Im curious as to how good the math niggas on /sci/ are when they are handed an actual problem, since proofs these days can be regurgitated by anyone. Ill start off with pic related. If we substitute every circle with spheres, what is the total Volume of all the spheres? If you need an explanation behind the pattern of the circles, Its a dead ringer that you are not capable of solving said problem.
>>7711485
the answer is:
Go away. You're a shit poster and this is a shit post.
>not capable of solving
>>7711485
OP's prompt is both atrocious and high-school tier taunting (trolling? seems to have cribbed the phrase "dead ringer" without understanding what it means)... but.
But OP's thing can actually be interpreted or phrased into a legitimate problem, and the image is sufficiently enticing. See the "kissing problem" for another problem involving tangent spheres, not related to this.
In response to OP's shitpost, I propose the following less imprecise rephrase (which is still fundamentally a "2D" problem which I suppose is amenable to first-year calc):
-There exist infinitely many spheres in Euclidian space, whose centers are all coplanar.
-Every such sphere touches a closed line segment.
-The two largest of these spheres each has a radius of 1/2, and these two touch at another point which is not on the line segment.
-The points at which these two largest spheres touch the shared line segment describe the endpoints of the spheres' shared line segment.
-The rest of the spheres generate and otherwise variously touch each other, per the OP's image.
-(seemingly obvious per above proposed context, could use a check: these various "kissing" points are all coplanar with the sphere's circles)
-etc.
I bet there's details about finding iterative radii of tangency and setting up the limit properly that I haven't thought of yet.
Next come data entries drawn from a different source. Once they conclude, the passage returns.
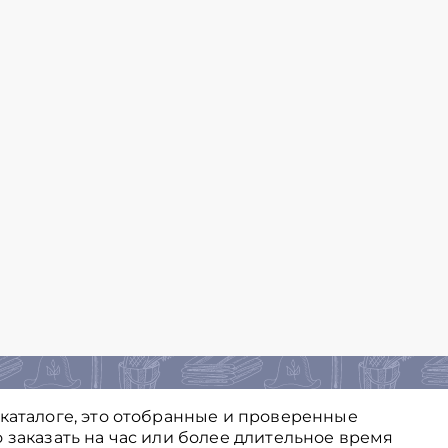
 каталоге, это отобранные и проверенные
 заказать на час или более длительное время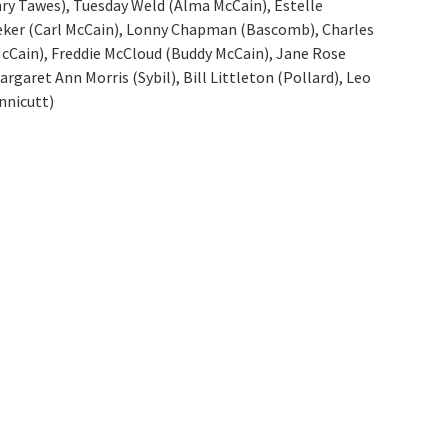
nry Tawes), Tuesday Weld (Alma McCain), Estelle
eker (Carl McCain), Lonny Chapman (Bascomb), Charles
McCain), Freddie McCloud (Buddy McCain), Jane Rose
argaret Ann Morris (Sybil), Bill Littleton (Pollard), Leo
nnicutt)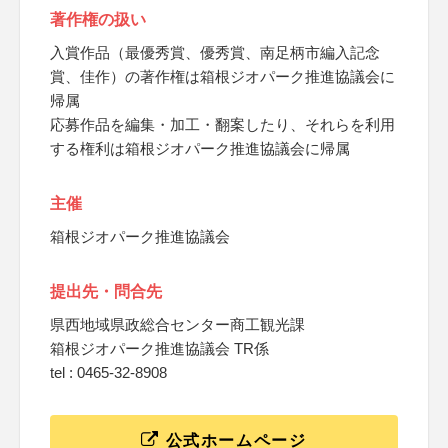
著作権の扱い
入賞作品（最優秀賞、優秀賞、南足柄市編入記念
賞、佳作）の著作権は箱根ジオパーク推進協議会に
帰属
応募作品を編集・加工・翻案したり、それらを利用
する権利は箱根ジオパーク推進協議会に帰属
主催
箱根ジオパーク推進協議会
提出先・問合先
県西地域県政総合センター商工観光課
箱根ジオパーク推進協議会 TR係
tel : 0465-32-8908
公式ホームページ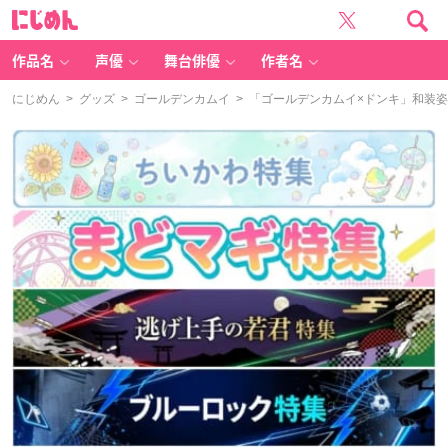
に
じ
め
ん
作品名
声優
舞台俳優
作者名
にじめん
>
グッズ
>
ゴールデンカムイ
> 「ゴールデンカムイ×ドンキ」和装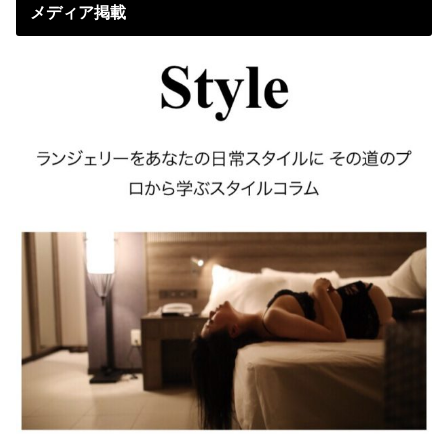
メディア掲載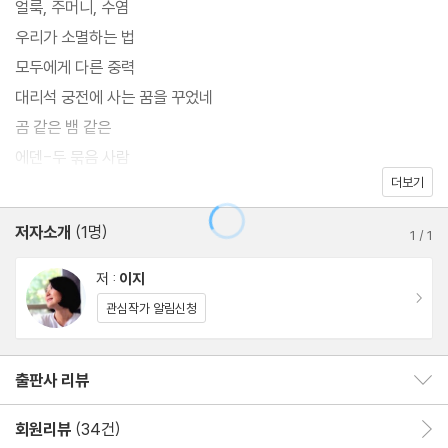
얼룩, 주머니, 수염
통해 작가의 개성을 능란하게 구축하고, 키치하고 유머러스한 낭만
우리가 소멸하는 법
서사에 타성적 허무와 페이소스를 핍진하게 녹여냈다.
모두에게 다른 중력
대리석 궁전에 사는 꿈을 꾸었네
특히 미발표작이자 표제작인 〈나이트 러닝〉은 모든 언덕이 무덤으로
곰 같은 뱀 같은
이루어진 도시에서 죽은 남편을 향한 그리움으로 자신의 팔을 잘라
에덴-두 묶음 사람
버린 여자와 그로 인해 도시 전체에 번진 불이라는 독특한 소재가 이
더보기
목을 사로잡는다. 꿈처럼 황당하고 괴이한 인생의 한순간을 “마
작가의 말
저자소개
(1명)
법”처럼 끌어당겨 “고유한 삶”으로 표현해내는 작가의 노련함은, 잘
1
/
1
라내고 잘라내도 계속 자라는 팔과 그 팔을 주워들고 내달리는 사람
저 :
이지
들, 밤과 대비되어 환하게 빛나는 불의 이미지 같은 유쾌한 상상의
이동
관심작가 알림신청
체험을 제공한다.
출판사 리뷰
출판사 리뷰 보이기/감추기
『나이트 러닝』의 인물들은 모두 생에 유일하게 빛났던 무언가를 ‘상
실’한다. 그것은 사랑하는 사람, 친구, 가족에서부터 꿈, 젊음, 추억,
회원리뷰
(34건)
회원리뷰 이동
낭만으로 다양하게 확장되지만, 소설은 그 상실의 순간들에 침잠하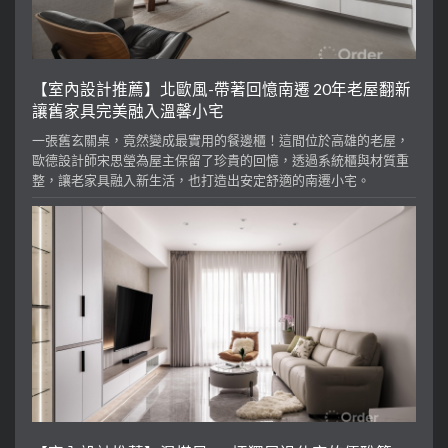
【室內設計推薦】北歐風-帶著回憶南遷 20年老屋翻新
讓舊家具完美融入溫馨小宅
一張舊玄關桌，竟然變成最實用的餐邊櫃！這間位於高雄的老屋，
歐德設計師宋思瑩為屋主保留了珍貴的回憶，透過系統櫃與材質重
整，讓老家具融入新生活，也打造出安定舒適的南遷小宅。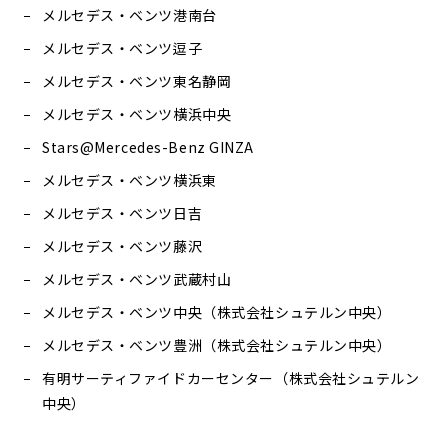
メルセデス・ベンツ港南台
メルセデス・ベンツ逗子
メルセデス・ベンツ東名静岡
メルセデス・ベンツ横浜中央
Stars@Mercedes-Benz GINZA
メルセデス・ベンツ横浜東
メルセデス・ベンツ日吉
メルセデス・ベンツ藤沢
メルセデス・ベンツ武蔵村山
メルセデス・ベンツ中央（株式会社シュテルン中央）
メルセデス・ベンツ豊洲（株式会社シュテルン中央）
有明サーティファイドカーセンター（株式会社シュテルン
中央）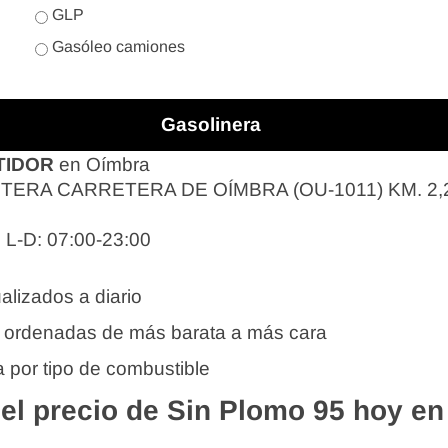
GLP
Gasóleo camiones
Gasolinera
TIDOR
en Oímbra
ERA CARRETERA DE OÍMBRA (OU-1011) KM. 2,
: L-D: 07:00-23:00
alizados a diario
 ordenadas de más barata a más cara
 por tipo de combustible
l precio de Sin Plomo 95 hoy e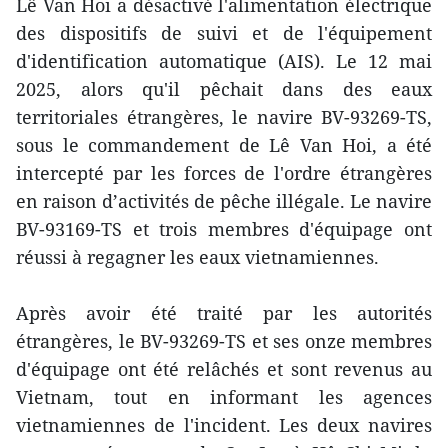
Lê Van Hoi a désactivé l'alimentation électrique
des dispositifs de suivi et de l'équipement
d'identification automatique (AIS). Le 12 mai
2025, alors qu'il pêchait dans des eaux
territoriales étrangères, le navire BV-93269-TS,
sous le commandement de Lê Van Hoi, a été
intercepté par les forces de l'ordre étrangères
en raison d’activités de pêche illégale. Le navire
BV-93169-TS et trois membres d'équipage ont
réussi à regagner les eaux vietnamiennes.
Après avoir été traité par les autorités
étrangères, le BV-93269-TS et ses onze membres
d'équipage ont été relâchés et sont revenus au
Vietnam, tout en informant les agences
vietnamiennes de l'incident. Les deux navires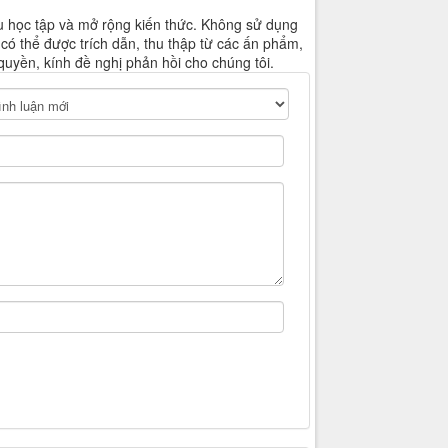
u học tập và mở rộng kiến thức. Không sử dụng
 có thể được trích dẫn, thu thập từ các ấn phẩm,
quyền, kính đề nghị phản hồi cho chúng tôi.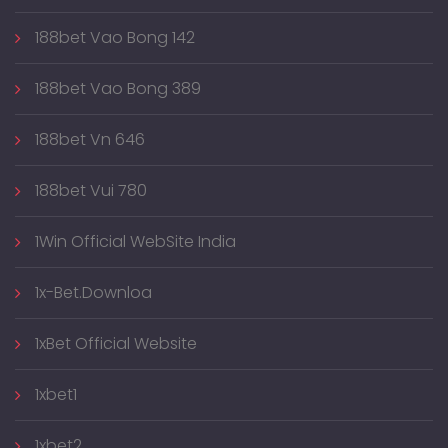
188bet Vao Bong 142
188bet Vao Bong 389
188bet Vn 646
188bet Vui 780
1Win Official WebSite India
1x-Bet.downloa
1xBet Official Website
1xbet1
1xbet2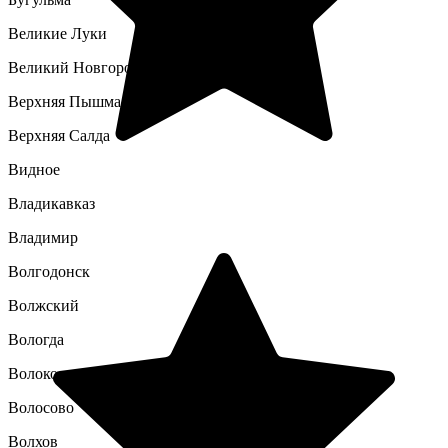
Великие Луки
Великий Новгород
Верхняя Пышма
Верхняя Салда
Видное
Владикавказ
Владимир
Волгодонск
Волжский
Вологда
Волоколамск
Волосово
Волхов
The picture suggests a "2-1-2-2-4" iteration of similar objects as well.
>>7711485
315 zeta(5) / (2 pi^5) ~ 0.533678
>>7711514
Not bad.jpg
seems reasonable.
>>7711514
OP here.
Good job anon.
>Ibetyoufoundthe iterativeradiioftangencydetails.jpg
Im interested to hear what kind of math you study, I'm guessing you like Bumblebee number theory? Even if you did put the sum into Wolfram, you had to recognize Euers totient function as the sequence in said dirichlet sum which nobody yet recognized.
>>7711519
Notbad.jpg indeed. Thats the answer is why.
>>7711494
Thatsnotevenclose.jpg
>>7711485
it does not matter. math and logic are conventions that you can refute any time you want.
>>7711576
If u up during real intellectual hours
Den y tf u aint tap that like????????
NO SCIENTISTS/PHILOSOPHERS/MATHNIGGAS/ENGINEERS/DOCTORS DURING REAL INTELLECTUAL HOURS ERRYBODY.
>>7711576
lol
>>7711485
> substitute every circle with spheres
At least 4 variables that are not presented.